Il 25 novembre è una data che per milioni di persone è diventata memoria, nostalgia, mito. Ma per chi lo ha amato nel modo più intimo e fragile possibile, per chi lo ha chiamato “papà”, è anche una ferita che non smette di pulsare. Lo ha raccontato oggi Diego Armando Maradona Junior, con un messaggio pubblicato su Instagram che ha immediatamente fatto il giro dei social, trasformandosi in uno dei ricordi più intensi dedicati al campione nel giorno del suo anniversario.

«L’aria papà è questa maledetta aria che manca, è quel maledetto respiro che resta sempre corto, è questa tristezza che non riesce più ad essere allegria e forse è solo questa maledetta vita che non è più la stessa», scrive. Parole che sembrano uscire da un respiro trattenuto troppo a lungo. Diego Junior racconta un’assenza che non si placa, un vuoto che non si riempie. «Avresti dovuto vedere Diego e India crescere, avresti dovuto prenderli in braccio più volte, abbracciarli e baciarli e sentire il loro odore». È un lamento che diventa preghiera, un elenco di gesti quotidiani che per lui non ci saranno più.

Poi arrivano le domande, quelle che ogni figlio si pone davanti a un padre perduto. «Dove sei? Con chi sei? Stai bene? Dove sei ci si può abbracciare? Ci si può toccare?». Domande semplici e devastanti, che scardinano ogni distanza mitologica: non parlano al calciatore, non parlano al numero 10, ma all’uomo che non c’è più. L’uomo che è stato amatissimo e discusso, geniale e fragile, idolatrato e ferito, e che nel suo ultimo giorno ha lasciato i figli senza risposte.

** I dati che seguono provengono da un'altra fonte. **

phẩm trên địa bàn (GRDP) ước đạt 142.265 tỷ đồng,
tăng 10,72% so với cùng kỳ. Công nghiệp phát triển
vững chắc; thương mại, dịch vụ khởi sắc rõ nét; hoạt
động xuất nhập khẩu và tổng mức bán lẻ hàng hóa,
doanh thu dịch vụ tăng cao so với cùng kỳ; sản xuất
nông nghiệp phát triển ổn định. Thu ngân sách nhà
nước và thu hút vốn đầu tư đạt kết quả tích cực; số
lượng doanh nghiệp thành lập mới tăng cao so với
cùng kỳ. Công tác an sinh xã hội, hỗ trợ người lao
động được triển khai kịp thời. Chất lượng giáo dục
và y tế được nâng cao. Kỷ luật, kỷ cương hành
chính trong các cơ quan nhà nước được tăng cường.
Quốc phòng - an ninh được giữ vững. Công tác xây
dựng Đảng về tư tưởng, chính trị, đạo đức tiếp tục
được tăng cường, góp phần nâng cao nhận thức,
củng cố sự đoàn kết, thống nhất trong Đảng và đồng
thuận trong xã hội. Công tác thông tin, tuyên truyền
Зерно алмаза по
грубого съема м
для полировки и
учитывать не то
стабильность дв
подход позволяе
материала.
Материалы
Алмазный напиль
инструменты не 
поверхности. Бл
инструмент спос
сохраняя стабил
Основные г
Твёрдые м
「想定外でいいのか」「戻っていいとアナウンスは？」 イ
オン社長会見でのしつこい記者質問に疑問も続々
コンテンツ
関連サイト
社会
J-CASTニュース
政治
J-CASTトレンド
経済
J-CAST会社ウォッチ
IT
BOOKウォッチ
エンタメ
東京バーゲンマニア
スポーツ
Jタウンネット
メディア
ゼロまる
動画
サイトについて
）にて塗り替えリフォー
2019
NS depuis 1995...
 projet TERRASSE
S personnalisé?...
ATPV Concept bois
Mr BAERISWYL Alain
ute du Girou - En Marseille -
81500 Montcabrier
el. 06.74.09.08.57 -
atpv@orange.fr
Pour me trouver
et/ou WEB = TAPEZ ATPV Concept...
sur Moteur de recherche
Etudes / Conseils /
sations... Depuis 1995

Il post prosegue con una richiesta quasi infantile eppure carica di maturità: «Se puoi vieni e stammi un po’ vicino, abbracciami, parlami! Ho voglia di cantare con te, di ballare con te. Dimmi che non manca molto per tutto questo». È un messaggio che sembra una canzone scritta tra pianto e memoria, tra devozione e dolore.

In Argentina come in Italia, e soprattutto a Napoli, oggi migliaia di persone hanno dedicato pensieri, foto, fiori, video, cori. Ma nulla è più potente del saluto di un figlio che non può dimenticare, che non può smettere di parlare a chi non risponde più. In questo 25 novembre, il ricordo di Maradona ha il volto della nostalgia, della mancanza, di quella promessa di amore che continua anche quando il tempo si ferma.

Per tutti è stato un campione. Per qualcuno, oggi più che mai, resta un padre che manca.